### Task objective
Apart from the images, reproduce all of the data word for word.

─── Extracted data ───

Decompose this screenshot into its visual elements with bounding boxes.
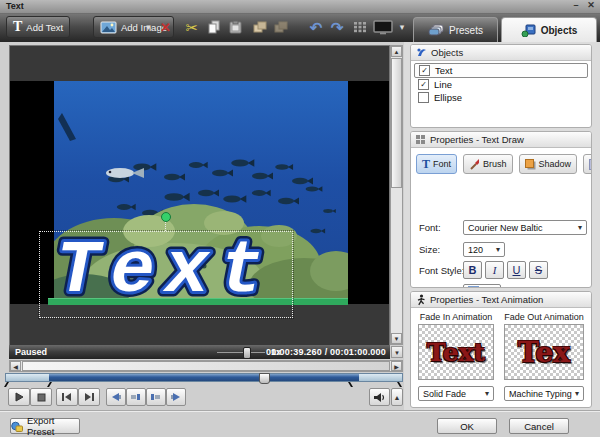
speed-slider-track[interactable] — [217, 352, 265, 353]
text-t-icon: T — [13, 19, 22, 35]
aligned-dropdown[interactable]: ▾ — [463, 284, 501, 288]
add-text-button[interactable]: T Add Text — [6, 16, 70, 38]
next-frame-button[interactable] — [78, 388, 100, 406]
bold-button[interactable]: B — [463, 261, 482, 279]
trim-handle-left-inner[interactable] — [44, 382, 52, 387]
title-bar[interactable]: Text – ✕ — [0, 0, 600, 14]
font-t-icon: T — [422, 157, 430, 172]
close-button[interactable]: ✕ — [585, 0, 597, 11]
ellipse-checkbox[interactable] — [418, 92, 429, 103]
objects-group-header: Objects — [411, 45, 591, 61]
font-tab-label: Font — [433, 159, 451, 169]
fade-in-dropdown[interactable]: Solid Fade ▾ — [418, 386, 494, 401]
trim-handle-right-outer[interactable] — [394, 382, 402, 387]
text-animation-group-header: Properties - Text Animation — [411, 292, 591, 308]
paste-icon[interactable] — [226, 18, 244, 36]
hscroll-left-icon[interactable]: ◀ — [10, 361, 21, 371]
speed-slider-thumb[interactable] — [243, 347, 251, 359]
minimize-button[interactable]: – — [570, 0, 582, 11]
size-value: 120 — [468, 245, 483, 255]
vscroll-up-icon[interactable]: ▲ — [391, 46, 402, 57]
play-button[interactable] — [8, 388, 30, 406]
grid-icon[interactable] — [351, 18, 369, 36]
hscroll-thumb[interactable] — [22, 361, 390, 371]
trim-handle-right-inner[interactable] — [348, 382, 356, 387]
fade-in-preview[interactable]: Text — [418, 324, 494, 380]
cancel-button[interactable]: Cancel — [509, 418, 569, 434]
cut-icon[interactable]: ✂ — [183, 18, 201, 36]
volume-up-icon[interactable]: ▲ — [391, 388, 403, 406]
image-icon — [100, 21, 117, 34]
rotate-handle-line — [165, 222, 166, 231]
properties-grid-icon — [416, 135, 426, 145]
previous-frame-button[interactable] — [56, 388, 78, 406]
vscroll-down-icon[interactable]: ▼ — [391, 333, 402, 344]
send-backward-icon[interactable] — [272, 18, 290, 36]
toolbar: T Add Text Add Image ▾ ✕ ✂ — [0, 14, 600, 42]
fade-out-label: Fade Out Animation — [504, 312, 584, 322]
display-options-dropdown[interactable]: ▼ — [391, 346, 403, 358]
running-man-icon — [416, 294, 426, 306]
object-item-ellipse[interactable]: Ellipse — [414, 91, 588, 104]
display-monitor-icon[interactable] — [371, 18, 395, 36]
objects-cube-icon — [521, 24, 536, 37]
timeline-bar[interactable] — [5, 373, 403, 382]
timeline-position-marker[interactable] — [259, 373, 270, 384]
goto-mark-in-button[interactable] — [106, 388, 126, 406]
bring-forward-icon[interactable] — [251, 18, 269, 36]
aligned-dropdown-arrow-icon: ▾ — [492, 287, 496, 288]
export-preset-button[interactable]: Export Preset — [10, 418, 80, 434]
font-tab-button[interactable]: T Font — [416, 154, 457, 174]
edge-tab-button[interactable]: Edge — [583, 154, 592, 174]
trim-handle-left-outer[interactable] — [4, 382, 12, 387]
tab-presets[interactable]: Presets — [413, 17, 498, 42]
playback-status: Paused — [15, 347, 47, 357]
volume-button[interactable] — [369, 388, 390, 406]
mark-out-button[interactable] — [146, 388, 166, 406]
hscroll-right-icon[interactable]: ▶ — [391, 361, 402, 371]
object-item-line[interactable]: ✓ Line — [414, 78, 588, 91]
object-item-text-label: Text — [435, 65, 452, 76]
undo-icon[interactable]: ↶ — [306, 18, 326, 36]
add-image-dropdown-icon[interactable]: ▾ — [142, 18, 155, 36]
size-label: Size: — [419, 244, 440, 255]
text-draw-group-header: Properties - Text Draw — [411, 132, 591, 148]
object-item-text[interactable]: ✓ Text — [414, 63, 588, 78]
fade-in-preview-text: Text — [427, 338, 485, 367]
draw-mode-tabs: T Font Brush Shadow — [411, 148, 591, 174]
italic-button[interactable]: I — [485, 261, 504, 279]
stop-button[interactable] — [30, 388, 52, 406]
font-dropdown[interactable]: Courier New Baltic ▾ — [463, 220, 587, 235]
vscroll-thumb[interactable] — [391, 58, 402, 188]
copy-icon[interactable] — [204, 18, 223, 36]
line-checkbox[interactable]: ✓ — [418, 79, 429, 90]
shadow-tab-button[interactable]: Shadow — [519, 154, 578, 174]
tab-objects-label: Objects — [541, 25, 578, 36]
strikethrough-button[interactable]: S — [529, 261, 548, 279]
objects-group-title: Objects — [431, 47, 463, 58]
selection-box[interactable] — [39, 231, 293, 318]
brush-tab-button[interactable]: Brush — [463, 154, 513, 174]
preview-hscrollbar[interactable]: ◀ ▶ — [9, 360, 403, 372]
redo-icon[interactable]: ↷ — [327, 18, 347, 36]
objects-group: Objects ✓ Text ✓ Line Ellipse — [410, 44, 592, 128]
aligned-label: Aligned: — [419, 287, 453, 288]
preview-vscrollbar[interactable]: ▲ ▼ — [390, 45, 403, 345]
size-dropdown[interactable]: 120 ▾ — [463, 242, 505, 257]
ok-label: OK — [460, 421, 474, 432]
preview-viewport: Text Text — [9, 45, 390, 358]
text-checkbox[interactable]: ✓ — [419, 65, 430, 76]
fade-out-preview[interactable]: Tex — [504, 324, 584, 380]
display-dropdown-icon[interactable]: ▾ — [396, 18, 408, 36]
tab-objects[interactable]: Objects — [501, 17, 597, 42]
fade-out-dropdown[interactable]: Machine Typing ▾ — [504, 386, 584, 401]
ok-button[interactable]: OK — [437, 418, 497, 434]
underline-button[interactable]: U — [507, 261, 526, 279]
object-item-ellipse-label: Ellipse — [434, 92, 462, 103]
goto-mark-out-button[interactable] — [166, 388, 186, 406]
mark-in-button[interactable] — [126, 388, 146, 406]
playback-status-bar: Paused 1x 00:00:39.260 / 00:01:00.000 — [9, 345, 390, 359]
rotate-handle[interactable] — [161, 212, 171, 222]
timeline-selected-range[interactable] — [49, 374, 359, 381]
delete-icon[interactable]: ✕ — [157, 18, 174, 36]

───

### Result of the task
Decompose this screenshot into its visual elements with bounding boxes.
speed-slider-track[interactable] — [217, 352, 265, 353]
text-t-icon: T — [13, 19, 22, 35]
aligned-dropdown[interactable]: ▾ — [463, 284, 501, 288]
add-text-button[interactable]: T Add Text — [6, 16, 70, 38]
next-frame-button[interactable] — [78, 388, 100, 406]
bold-button[interactable]: B — [463, 261, 482, 279]
trim-handle-left-inner[interactable] — [44, 382, 52, 387]
title-bar[interactable]: Text – ✕ — [0, 0, 600, 14]
font-t-icon: T — [422, 157, 430, 172]
close-button[interactable]: ✕ — [585, 0, 597, 11]
ellipse-checkbox[interactable] — [418, 92, 429, 103]
objects-group-header: Objects — [411, 45, 591, 61]
font-tab-label: Font — [433, 159, 451, 169]
fade-in-dropdown[interactable]: Solid Fade ▾ — [418, 386, 494, 401]
trim-handle-right-outer[interactable] — [394, 382, 402, 387]
text-animation-group-header: Properties - Text Animation — [411, 292, 591, 308]
paste-icon[interactable] — [226, 18, 244, 36]
hscroll-left-icon[interactable]: ◀ — [10, 361, 21, 371]
speed-slider-thumb[interactable] — [243, 347, 251, 359]
minimize-button[interactable]: – — [570, 0, 582, 11]
size-value: 120 — [468, 245, 483, 255]
vscroll-up-icon[interactable]: ▲ — [391, 46, 402, 57]
play-button[interactable] — [8, 388, 30, 406]
grid-icon[interactable] — [351, 18, 369, 36]
hscroll-thumb[interactable] — [22, 361, 390, 371]
trim-handle-right-inner[interactable] — [348, 382, 356, 387]
fade-in-preview[interactable]: Text — [418, 324, 494, 380]
cancel-button[interactable]: Cancel — [509, 418, 569, 434]
cut-icon[interactable]: ✂ — [183, 18, 201, 36]
volume-up-icon[interactable]: ▲ — [391, 388, 403, 406]
image-icon — [100, 21, 117, 34]
rotate-handle-line — [165, 222, 166, 231]
properties-grid-icon — [416, 135, 426, 145]
previous-frame-button[interactable] — [56, 388, 78, 406]
vscroll-down-icon[interactable]: ▼ — [391, 333, 402, 344]
send-backward-icon[interactable] — [272, 18, 290, 36]
toolbar: T Add Text Add Image ▾ ✕ ✂ — [0, 14, 600, 42]
fade-out-label: Fade Out Animation — [504, 312, 584, 322]
display-options-dropdown[interactable]: ▼ — [391, 346, 403, 358]
running-man-icon — [416, 294, 426, 306]
object-item-ellipse[interactable]: Ellipse — [414, 91, 588, 104]
display-monitor-icon[interactable] — [371, 18, 395, 36]
objects-cube-icon — [521, 24, 536, 37]
timeline-bar[interactable] — [5, 373, 403, 382]
timeline-position-marker[interactable] — [259, 373, 270, 384]
goto-mark-in-button[interactable] — [106, 388, 126, 406]
bring-forward-icon[interactable] — [251, 18, 269, 36]
aligned-dropdown-arrow-icon: ▾ — [492, 287, 496, 288]
export-preset-button[interactable]: Export Preset — [10, 418, 80, 434]
font-tab-button[interactable]: T Font — [416, 154, 457, 174]
edge-tab-button[interactable]: Edge — [583, 154, 592, 174]
trim-handle-left-outer[interactable] — [4, 382, 12, 387]
tab-presets[interactable]: Presets — [413, 17, 498, 42]
playback-status: Paused — [15, 347, 47, 357]
volume-button[interactable] — [369, 388, 390, 406]
mark-out-button[interactable] — [146, 388, 166, 406]
hscroll-right-icon[interactable]: ▶ — [391, 361, 402, 371]
object-item-line[interactable]: ✓ Line — [414, 78, 588, 91]
object-item-text-label: Text — [435, 65, 452, 76]
undo-icon[interactable]: ↶ — [306, 18, 326, 36]
add-image-dropdown-icon[interactable]: ▾ — [142, 18, 155, 36]
size-label: Size: — [419, 244, 440, 255]
text-draw-group-header: Properties - Text Draw — [411, 132, 591, 148]
object-item-text[interactable]: ✓ Text — [414, 63, 588, 78]
fade-in-preview-text: Text — [427, 338, 485, 367]
draw-mode-tabs: T Font Brush Shadow — [411, 148, 591, 174]
italic-button[interactable]: I — [485, 261, 504, 279]
stop-button[interactable] — [30, 388, 52, 406]
font-dropdown[interactable]: Courier New Baltic ▾ — [463, 220, 587, 235]
vscroll-thumb[interactable] — [391, 58, 402, 188]
copy-icon[interactable] — [204, 18, 223, 36]
line-checkbox[interactable]: ✓ — [418, 79, 429, 90]
shadow-tab-button[interactable]: Shadow — [519, 154, 578, 174]
tab-objects-label: Objects — [541, 25, 578, 36]
strikethrough-button[interactable]: S — [529, 261, 548, 279]
objects-group-title: Objects — [431, 47, 463, 58]
selection-box[interactable] — [39, 231, 293, 318]
brush-tab-button[interactable]: Brush — [463, 154, 513, 174]
preview-hscrollbar[interactable]: ◀ ▶ — [9, 360, 403, 372]
redo-icon[interactable]: ↷ — [327, 18, 347, 36]
objects-group: Objects ✓ Text ✓ Line Ellipse — [410, 44, 592, 128]
aligned-label: Aligned: — [419, 287, 453, 288]
preview-vscrollbar[interactable]: ▲ ▼ — [390, 45, 403, 345]
size-dropdown[interactable]: 120 ▾ — [463, 242, 505, 257]
ok-label: OK — [460, 421, 474, 432]
preview-viewport: Text Text — [9, 45, 390, 358]
text-checkbox[interactable]: ✓ — [419, 65, 430, 76]
fade-out-preview[interactable]: Tex — [504, 324, 584, 380]
display-dropdown-icon[interactable]: ▾ — [396, 18, 408, 36]
tab-objects[interactable]: Objects — [501, 17, 597, 42]
fade-out-dropdown[interactable]: Machine Typing ▾ — [504, 386, 584, 401]
ok-button[interactable]: OK — [437, 418, 497, 434]
underline-button[interactable]: U — [507, 261, 526, 279]
object-item-ellipse-label: Ellipse — [434, 92, 462, 103]
goto-mark-out-button[interactable] — [166, 388, 186, 406]
mark-in-button[interactable] — [126, 388, 146, 406]
playback-status-bar: Paused 1x 00:00:39.260 / 00:01:00.000 — [9, 345, 390, 359]
rotate-handle[interactable] — [161, 212, 171, 222]
timeline-selected-range[interactable] — [49, 374, 359, 381]
delete-icon[interactable]: ✕ — [157, 18, 174, 36]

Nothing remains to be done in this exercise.